The Kurds suspected many of them of being ISIL sympathizers, but the United Nations special rapporteur on human rights and the organization Human Rights Watch say they are innocent victims caught up in Syria's civil war and have denounced the Canadian government for not repatriating them, as some European countries have done with their citizens.

"Despite their repeated pleas for help, the Canadian government has left them to languish indefinitely in degrading and inhumane conditions. It's deeply troubling that these detainees and their families in Canada would have to resort to taking their government to court to end this paralysis," said Farida Deif, head of the Canadian branch of Human Rights Watch.

The applicants in the court filing are not named to protect their security, but one relative is speaking out about her sister, who is on a life-threatening hunger strike and desperately needs medical attention.

The Canadian branch of Human Rights Watch is also drawing attention to the plight of the woman, identified as Kimberly Polman, being held in one of the squalid camps rife with COVID-19 and unsanitary conditions.

"Her life and the lives of more than 40 other Canadians are on the line," said Deif. "Prime Minister Trudeau has the power to bring these Canadians home. He just needs to find the moral courage to do so."

Polman's sister, who spoke to The Canadian Press on condition of anonymity because she fears reprisals against her family, said she wrote to Global Affairs Canada last week to say her sister is suffering from hepatitis and failing kidneys and won't live much longer if she does not receive help.

The woman described her sister as a troubled woman who was suffering from post-traumatic stress and facing other challenges about six years ago, and who surprised her family by turning up in Syria.

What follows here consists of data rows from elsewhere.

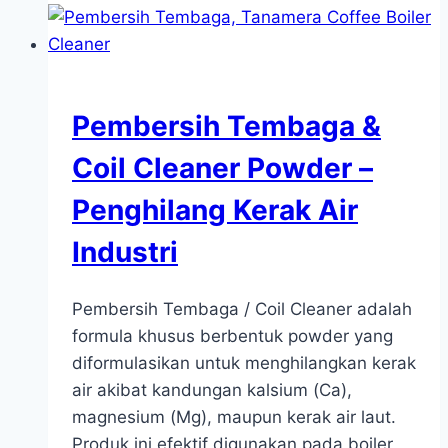
Pembersih Tembaga &
Coil Cleaner Powder –
Penghilang Kerak Air
Industri
Pembersih Tembaga / Coil Cleaner adalah
formula khusus berbentuk powder yang
diformulasikan untuk menghilangkan kerak
air akibat kandungan kalsium (Ca),
magnesium (Mg), maupun kerak air laut.
Produk ini efektif digunakan pada boiler,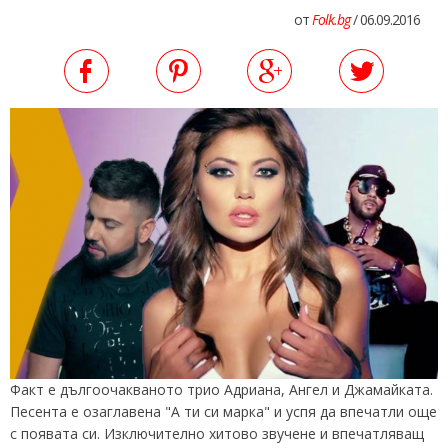
от
Folk.bg
/ 06.09.2016
Факт е дългоочакваното трио Адриана, Ангел и Джамайката.
Песента е озаглавена "А ти си марка" и успя да впечатли още
с появата си. Изключително хитово звучене и впечатляващ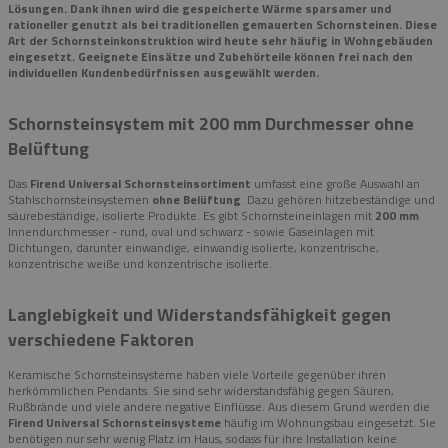
Lösungen. Dank ihnen wird die gespeicherte Wärme sparsamer und
rationeller genutzt als bei traditionellen gemauerten Schornsteinen. Diese
Art der Schornsteinkonstruktion wird heute sehr häufig in Wohngebäuden
eingesetzt. Geeignete Einsätze und Zubehörteile können frei nach den
individuellen Kundenbedürfnissen ausgewählt werden.
Schornsteinsystem mit 200 mm Durchmesser ohne
Belüftung
Das
Firend Universal Schornsteinsortiment
umfasst eine große Auswahl an
Stahlschornsteinsystemen
ohne Belüftung
. Dazu gehören hitzebeständige und
säurebeständige, isolierte Produkte. Es gibt Schornsteineinlagen mit
200 mm
Innendurchmesser - rund, oval und schwarz - sowie Gaseinlagen mit
Dichtungen, darunter einwandige, einwandig isolierte, konzentrische,
konzentrische weiße und konzentrische isolierte.
Langlebigkeit und Widerstandsfähigkeit gegen
verschiedene Faktoren
Keramische Schornsteinsysteme haben viele Vorteile gegenüber ihren
herkömmlichen Pendants. Sie sind sehr widerstandsfähig gegen Säuren,
Rußbrände und viele andere negative Einflüsse. Aus diesem Grund werden die
Firend Universal Schornsteinsysteme
häufig im Wohnungsbau eingesetzt. Sie
benötigen nur sehr wenig Platz im Haus, sodass für ihre Installation keine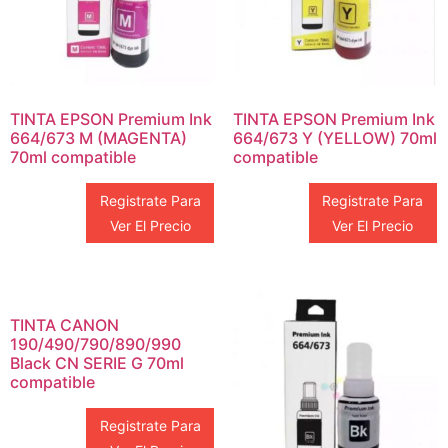
TINTA EPSON Premium Ink
TINTA EPSON Premium Ink
664/673 M (MAGENTA)
664/673 Y (YELLOW) 70ml
70ml compatible
compatible
Registrate Para
Registrate Para
Ver El Precio
Ver El Precio
TINTA CANON
190/490/790/890/990
Black CN SERIE G 70ml
compatible
Registrate Para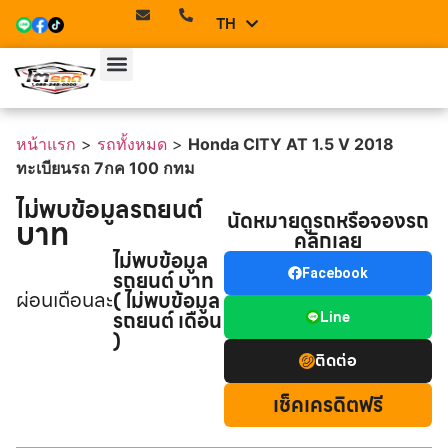
TH
EN
หน้าแรก
>
รถทั้งหมด
>
Honda CITY AT 1.5 V 2018
ทะเบียนรถ 7กค 100 กทม
ไม่พบข้อมูลรถยนต์
นัดหมายดูรถหรือจองรถ
บาท
คลิกเลย
ไม่พบข้อมูล
รถยนต์ บาท
Facebook
ผ่อนเดือนละ
( ไม่พบข้อมูล
รถยนต์ เดือน
Line
)
ติดต่อ
เช็คเครดิตฟรี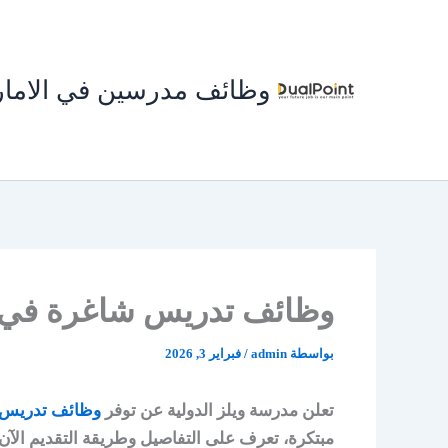
خطي
لى
لمحتوى
وظائف مدرسين في الاما
وظائف تدريس شاغرة في ال
بواسطة
admin
/
فبراير 3, 2026
تعلن مدرسة ويلز الدولية عن توفر
وظائف تدريس ش
مبتكرة، تعرف على التفاصيل وطريقة التقديم الآن.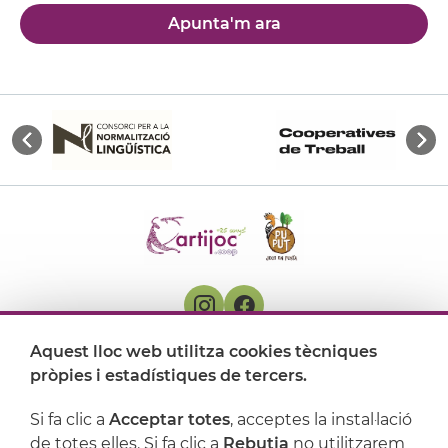
Apunta'm ara
Aquest lloc web utilitza cookies tècniques
On ens trobem
pròpies i estadístiques de tercers.
Artijoc
Si fa clic a
Acceptar totes
, acceptes la instal·lació
de totes elles. Si fa clic a
Rebutja
no utilitzarem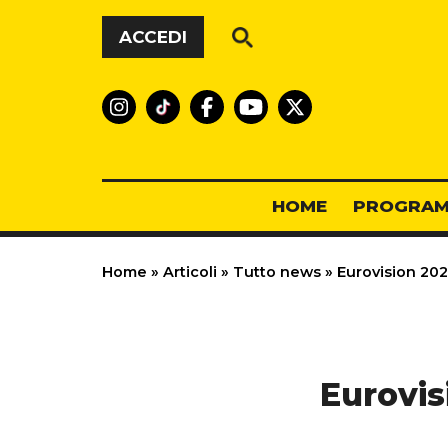
Vai al contenuto
ACCEDI
HOME
PROGRAM
Home
»
Articoli
»
Tutto news
»
Eurovision 2026
Eurovisi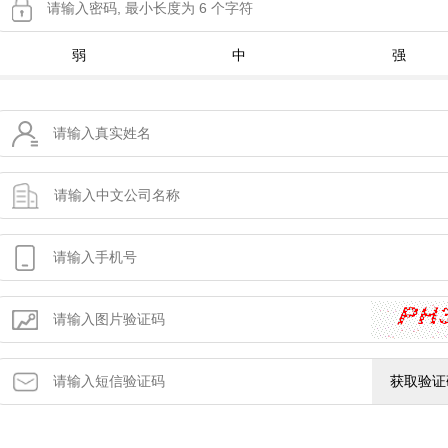
弱
中
强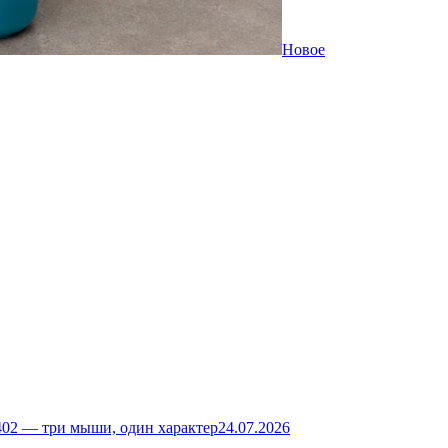
Новое
02 — три мыши, один характер
24.07.2026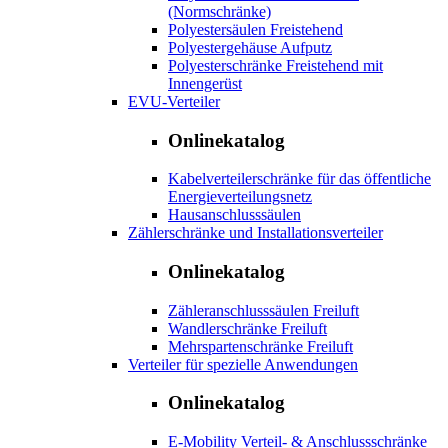
(Normschränke)
Polyestersäulen Freistehend
Polyestergehäuse Aufputz
Polyesterschränke Freistehend mit
Innengerüst
EVU-Verteiler
Onlinekatalog
Kabelverteilerschränke für das öffentliche
Energieverteilungsnetz
Hausanschlusssäulen
Zählerschränke und Installationsverteiler
Onlinekatalog
Zähleranschlusssäulen Freiluft
Wandlerschränke Freiluft
Mehrspartenschränke Freiluft
Verteiler für spezielle Anwendungen
Onlinekatalog
E-Mobility Verteil- & Anschlussschränke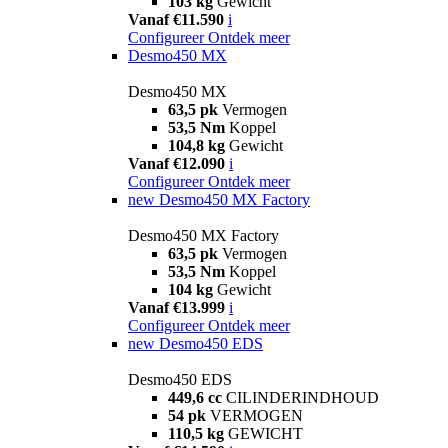
103 kg
Gewicht
Vanaf €11.590
i
Configureer
Ontdek meer
Desmo450 MX
Desmo450 MX
63,5 pk
Vermogen
53,5 Nm
Koppel
104,8 kg
Gewicht
Vanaf €12.090
i
Configureer
Ontdek meer
new
Desmo450 MX Factory
Desmo450 MX Factory
63,5 pk
Vermogen
53,5 Nm
Koppel
104 kg
Gewicht
Vanaf €13.999
i
Configureer
Ontdek meer
new
Desmo450 EDS
Desmo450 EDS
449,6 cc
CILINDERINDHOUD
54 pk
VERMOGEN
110,5 kg
GEWICHT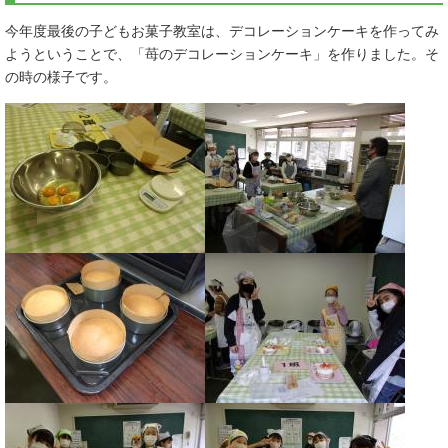
今年度最後の子どもお菓子教室は、デコレーションケーキを作ってみ
ようということで、「苺のデコレーションケーキ」を作りました。そ
の時の様子です。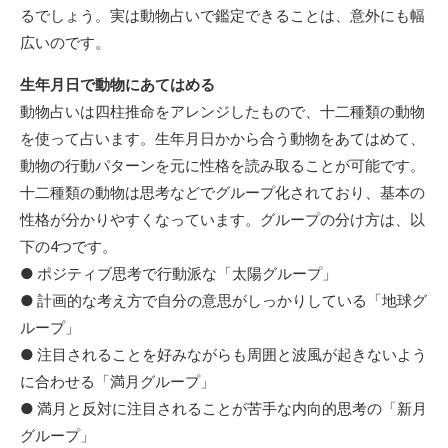
るでしょう。実は動物占いで鑑定できることは、意外にも幅
広いのです。
生年月日で動物にあてはめる
動物占いは四柱推命をアレンジしたもので、十二種類の動物
を使って占います。生年月日かから合う動物をあてはめて、
動物の行動パターンを元に性格を読み取ることが可能です。
十二種類の動物は思考などでグループ化されており、基本の
性格が分かりやすくなっています。グループの分け方は、以
下の4つです。
● ポジティブ思考で行動派な「太陽グループ」
● 計画的な考え方で自分の意思がしっかりしている「地球グ
ループ」
● 注目されることを好みながらも周囲と波風が起きないよう
に合わせる「満月グループ」
● 満月と反対に注目されることが苦手な内向的思考の「新月
グループ」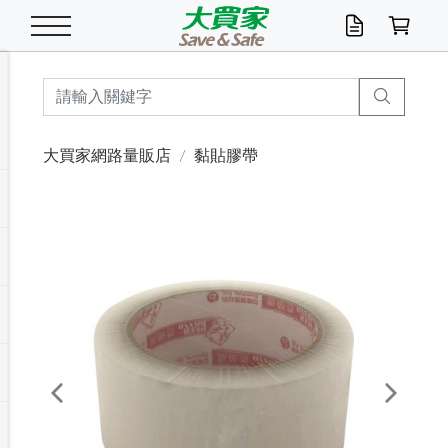
米/五穀/濃湯
休閒零嘴
養生保健/常備品
沐浴乳香皂
鍋具/飲水/廚房
衛生紙/濕巾
廚房家電
文具/辦公用品
冷凍免運
米/糙米
食用油
包麵
魚罐
初一十五拜拜懶
餅乾
糖果/蜜餞/果凍
茶飲料
雞精/飲品
奶粉
綠茶
即溶咖啡
沐浴乳
洗髮/護髮
牙 刷
潔顏產品
臉部保養
鍋具/餐具
掃除/清潔用具
寢具/家具
寵物食品
抽取衛生紙/濕巾
洗衣精
廚房/餐具清潔
衛生棉
箱購免運區
料理鍋具
除濕/清淨機
除塵家電
電腦周邊
文具用品
機車/腳踏車百貨
戶外/休閒用品
服飾內著
生鮮食品
食品免運
季節活動
大買家網路量販店
黏貼膠帶
油/調味料
美味餅乾
奶粉/穀麥片
美髮造型
掃除用具/照明/五金
衣物清潔
季節家電
汽機車百貨
箱購免運
五穀/南北貨
醬油.油膏.蠔油
碗麵/義大利麵
醬菜/玉米罐
零嘴
糕餅/點心
巧克力
果汁咖啡
機能保健
麥片/玉米片
紅茶
咖啡豆/粉/濾掛
香皂/洗手乳
造型髮品
牙膏/漱口水
卸妝/粉刺調理
面/眼膜
保鮮/微波
洗衣/曬衣用具
收納用品
寵物清潔/百貨
廚房紙巾/平版/
洗衣粉/皂
浴廁/水管清潔
嬰兒尿布
烤箱/微波/電磁爐
風扇/防蚊家電
美容家電
數位週邊
辦公文具/收納
汽車百貨
健身/按摩/瑜珈
配件
調理食品
清潔用品免運
店長推薦
泡麵 / 麵條
糖果/巧克力
特色茶品
口腔清潔
傢飾/收納/衛浴
居家清潔
生活家電
休閒/運動
主題專區
湯類/湯塊
調味用品
麵條/快煮麵/米粉
調理食品
堅果/海苔
洋芋片
碳酸/礦泉水
族群保健
沖調穀粉/隨手包
奶茶/花草茶
可可/糖/奶精
染髮產品
口腔配件
刮鬍用品
身體保養
飲水用具
電池/延長線
衛浴/毛巾
園藝用品
箱購免運區
漂白水/柔軟精
居家清潔/除濕芳
成人紙尿褲
快煮壺/烘碗機
電暖器
家用電器
手機/平板周邊
玩具/擺設小物
測量/護具/其他
男/女/機能包
居家/汽百用品
這夏不怕熱
罐頭調理包
飲料
咖啡/可可
臉部清潔
寵物/園藝
衛生棉/護墊
3C/電腦周邊/OA
服飾/配件
咖哩/沾拌醬/抹醬
箱購專區
肉鬆/肉醬罐
肉乾/豆乾
節日限定伴手禮
保久乳/豆米漿
常備/醫材/口罩
烏龍/普洱茶/其他
開架彩妝/防曬
廚房配件
燈泡/檯燈/照明
地墊/家飾品
日用活動區
箱購免運區
防蚊/殺蟲
咖啡機/果汁調理
辦公用具
球類/運動
戶外/室內鞋
綠意露營生活
開架/身體保養
成人/嬰兒紙尿褲
點心罐
機能飲料
▶保健品牌推薦
黑糖桂圓/蜂蜜醋
修繕/五金/祭祀
Previous
Next
箱購飲料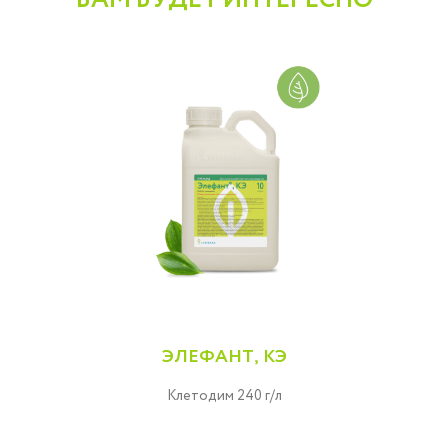
ЭЛЕФАНТ, КЭ
Клетодим 240 г/л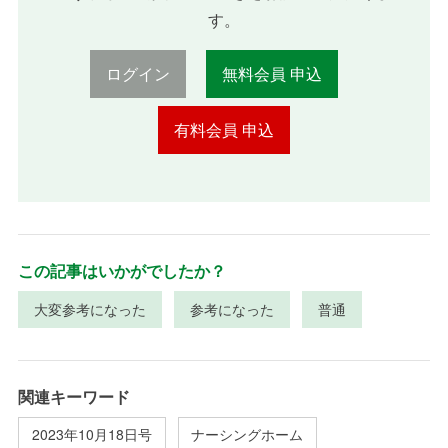
す。
ログイン
無料会員 申込
有料会員 申込
この記事はいかがでしたか？
大変参考になった
参考になった
普通
関連キーワード
2023年10月18日号
ナーシングホーム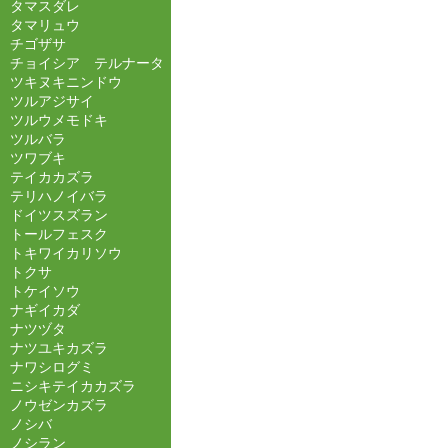
タマスダレ
タマリュウ
チゴザサ
チョイシア テルナータ
ツキヌキニンドウ
ツルアジサイ
ツルウメモドキ
ツルバラ
ツワブキ
テイカカズラ
テリハノイバラ
ドイツスズラン
トールフェスク
トキワイカリソウ
トクサ
トケイソウ
ナギイカダ
ナツヅタ
ナツユキカズラ
ナワシログミ
ニシキテイカカズラ
ノウゼンカズラ
ノシバ
ノシラン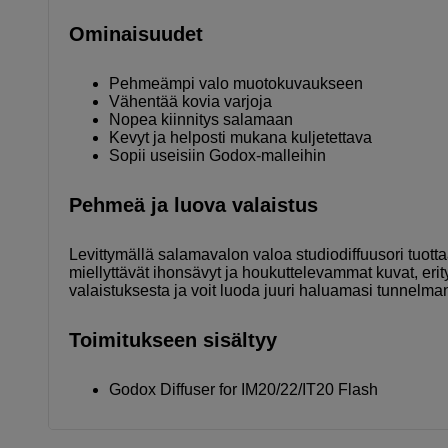
Ominaisuudet
Pehmeämpi valo muotokuvaukseen
Vähentää kovia varjoja
Nopea kiinnitys salamaan
Kevyt ja helposti mukana kuljetettava
Sopii useisiin Godox-malleihin
Pehmeä ja luova valaistus
Levittymällä salamavalon valoa studiodiffuusori tuot
miellyttävät ihonsävyt ja houkuttelevammat kuvat, eri
valaistuksesta ja voit luoda juuri haluamasi tunnelman
Toimitukseen sisältyy
Godox Diffuser for IM20/22/IT20 Flash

According to her sister, Polman apparently met a man online who was an ISIL fighter and married him, though they soon separated. She was later thrown in prison.

"All of this was a shock to our family. I had no idea that she would ever entertain this," Polman's sister said in an interview Thursday. "She was going through a really hard time ... but I had no idea."

John Babcock, a spokesman for Global Affairs Canada, said the government is talking with Syrian and Kurdish authorities for information on the Canadians in the region. The government is "particularly concerned with cases of Canadian children in the region," he added.

"Given the security situation on the ground, the government of Canada's ability to provide consular assistance in Syria is extremely limited."

The government cannot comment on specific cases because of privacy concerns, said Babcock.

Last year, the Canadian government repatriated a five-year-old orphaned girl, but Ottawa has not committed to helping more of the trapped Canadians return.

Polman's sister said her sibling has denounced ISIL publicly, which has made her life much more perilous within the camp. She said her sister was brainwashed by ISIL, which she described as a cult. She suggested her sister's plight should serve as a cautionary tale for helping people who suffer mental illness.

"We need to pay better attention to people who are struggling ... so that they get the help they need."

Nothing her sister has done should deprive her of the right to receive help from her government in her time of need, the woman said.

"None of us have citizenship by merit. All of us have citizenship because we were born into it or we were given it," she said.

"And so, on the basis of her being a Canadian citizen, and a human being, she deserves to be to be granted all the rights and privileges of being a sensitive human being in our world, just like anyone else."